Quem não deve não tem

A frase é antiga e expressa a percepção do comportamento permissivo dos consumidores com o dinheiro, numa sociedade desigual onde o modelo predominante é fazer compras a prazo no cartão de crédito e no crediário de loja, sem se importar se (e quando, e como) vai pagar as contas.

O retrato disso está nos números do Serasa Experian.

Os dados mais recentes de 2025 mostram: há 77,8 milhões de brasileiros endividados. Só em Santa Catarina são mais de 2 milhões e 300 mil inadimplentes.

Várias razões podem ser relacionadas a isso.

A febre consumista de gente com emprego (vivemos um período de pleno emprego e massa salarial crescente); a inflação alta e acima do teto da meta prevista pelo Banco Central; e assim, empurrando os juros para cima.

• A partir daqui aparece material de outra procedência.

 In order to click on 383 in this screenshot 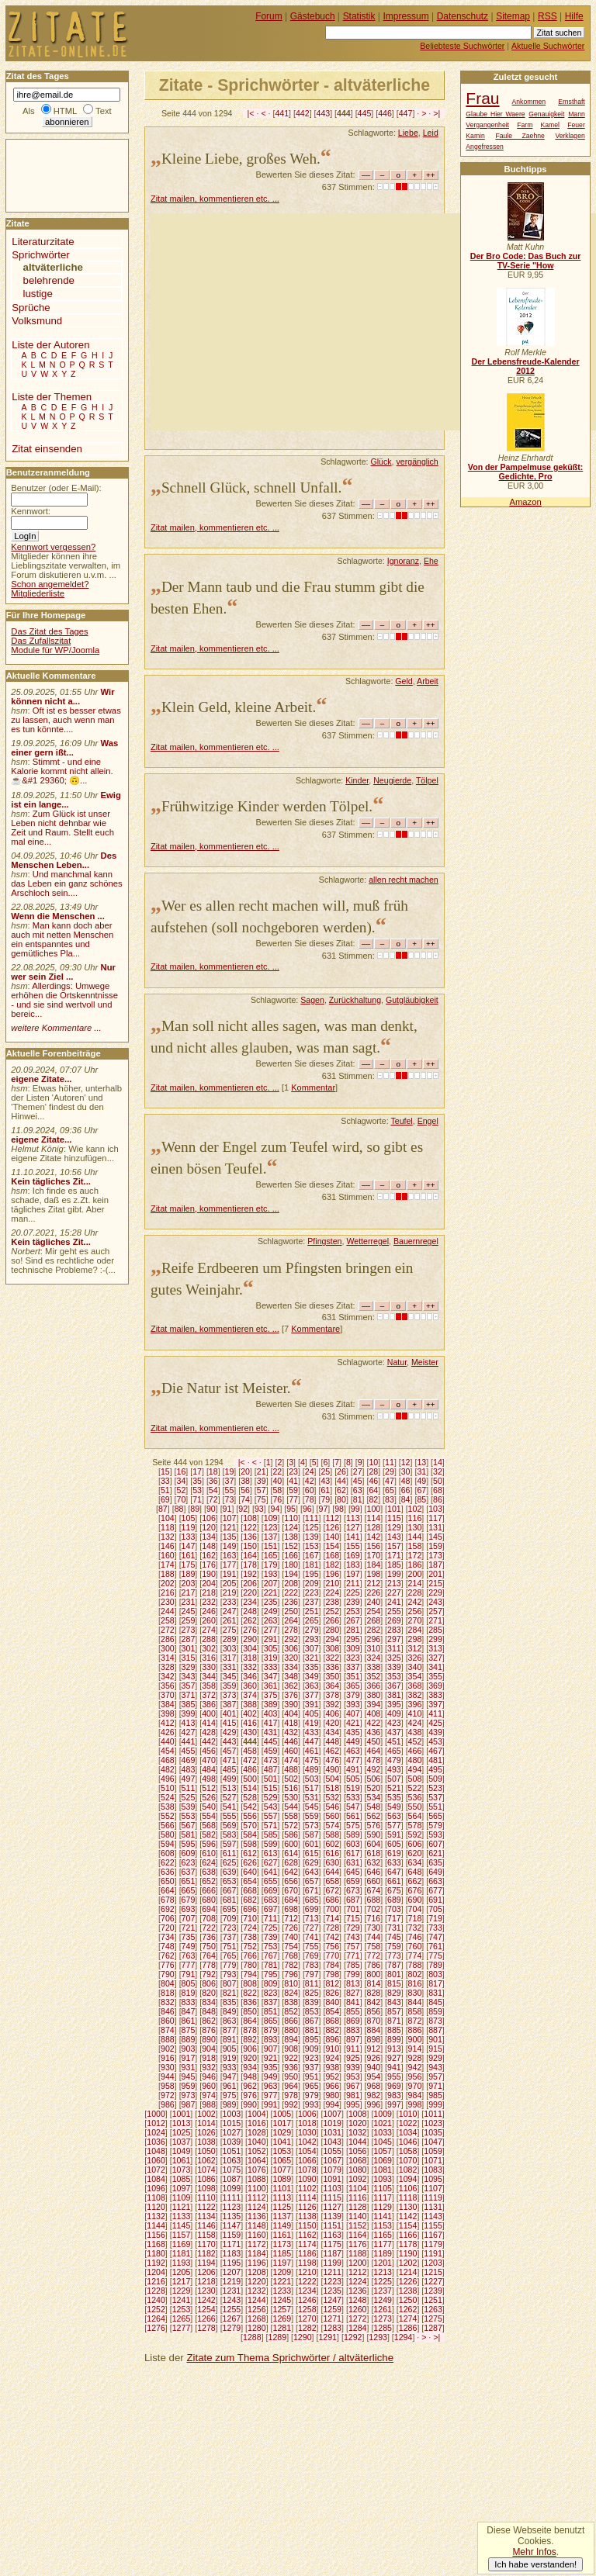, I will do `click(435, 1694)`.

A consequência é o encarecimento do custo de crédito e de financiamento, a estimular essa roda viva de auto enganos.

Os juros básicos (Selic) estão em 15 por cento ao ano, taxa historicamente elevada. O Brasil tem a segunda taxa de juros mais cara do mundo. Só a Turquia prática percentual mais alto.

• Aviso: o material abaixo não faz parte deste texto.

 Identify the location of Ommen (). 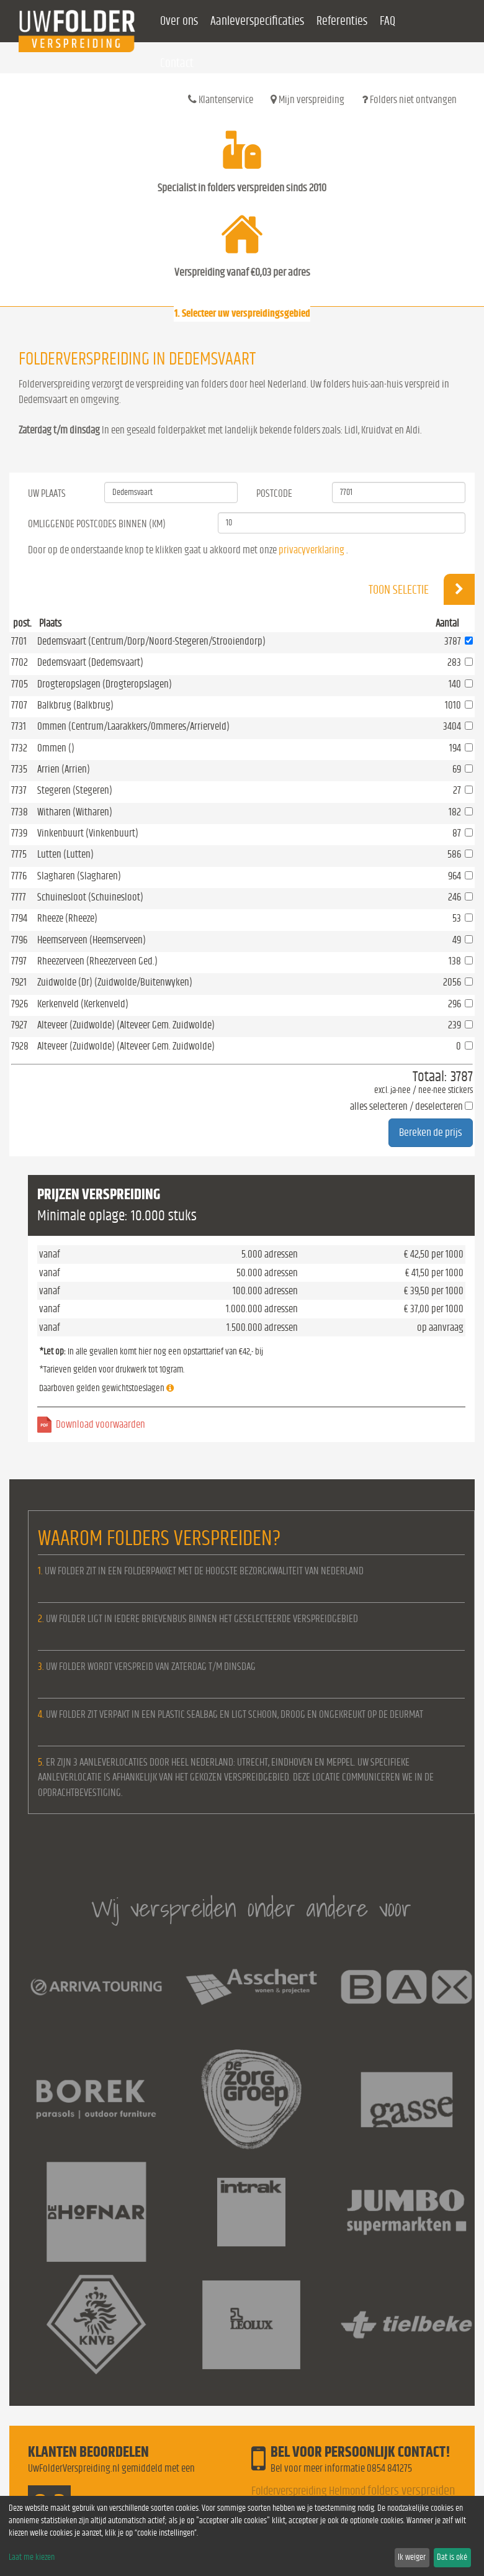
(55, 748). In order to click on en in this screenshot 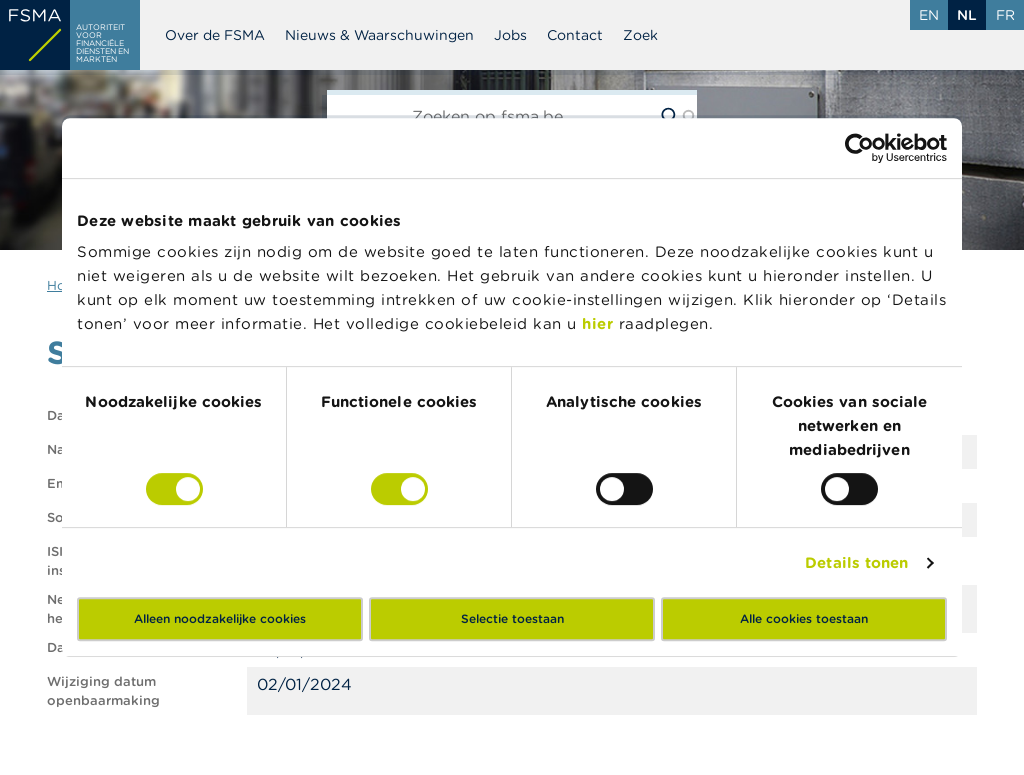, I will do `click(929, 15)`.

Esse conjunto de fatores também explica o apetite dos investidores (nacionais e estrangeiros) em aplicar seus dólares por aqui: a remuneração compensa.

Do lado das empresas, o endividamento também é expressivo.

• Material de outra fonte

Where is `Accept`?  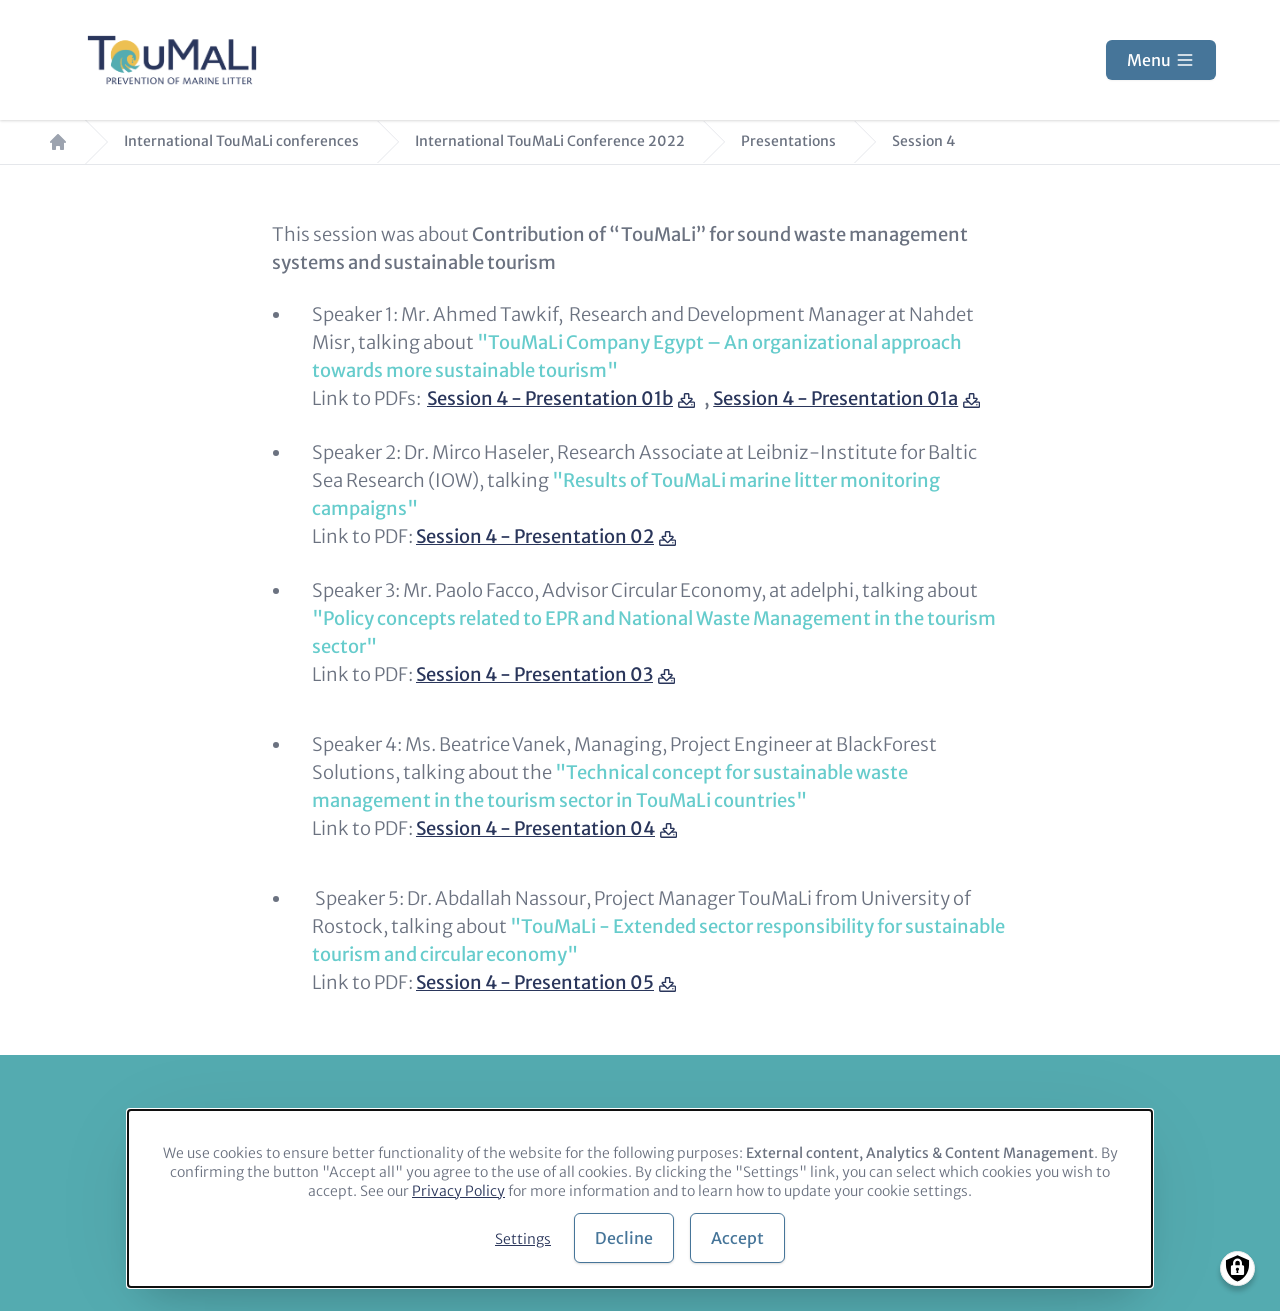
Accept is located at coordinates (737, 1238).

De acordo com o Serasa, em 2024 havia 6,9 milhões de empresas inadimplentes. São 300 mil a mais do que um ano antes. Do total, 6,5 milhões delas são micro ou pequenas empresas.

O povo não consegue pagar suas contas; as empresas reclamam da tributação excessiva.

E o Congresso Nacional, por meio de deputados e senadores vinculados ao que se denomina Centrão (grupo de parlamentares que sequestraram as pautas de direita e impedem projetos sociais e redistributivos) está preocupado com festas de São João e projetos de anistia aos criminosos do 8 de janeiro, por exemplo.

Claro que o Executivo também tem duas responsabilidades. Incapaz de dialogar com os deputados de direita (que são a grande maioria) perdeu o contato com o povão, com a massa eleitoral que elegeu Lula três vezes.

Ao mesmo tempo está enredado no descontrole fiscal e busca equacionar parte do problema pela via de mais impostos.Nesta perspectiva, o embate entre governistas e oposição bolsonarista será cada vez mais radicalizado nos próximos 16 meses, até as eleições de outubro de 2026.

O interesse pelas necessidades do povo fica bem distante.

Todos sabem disso. E somente os lobbies poderosos impõem suas vontades. Então, como o futuro é incerto, vamos viver o presente.

É com esse olhar que o hoje acontece e o mundo gira: com compras de comida feitas a prazo, viagens, vinho, boletos e dívidas. E muitas dúvidas.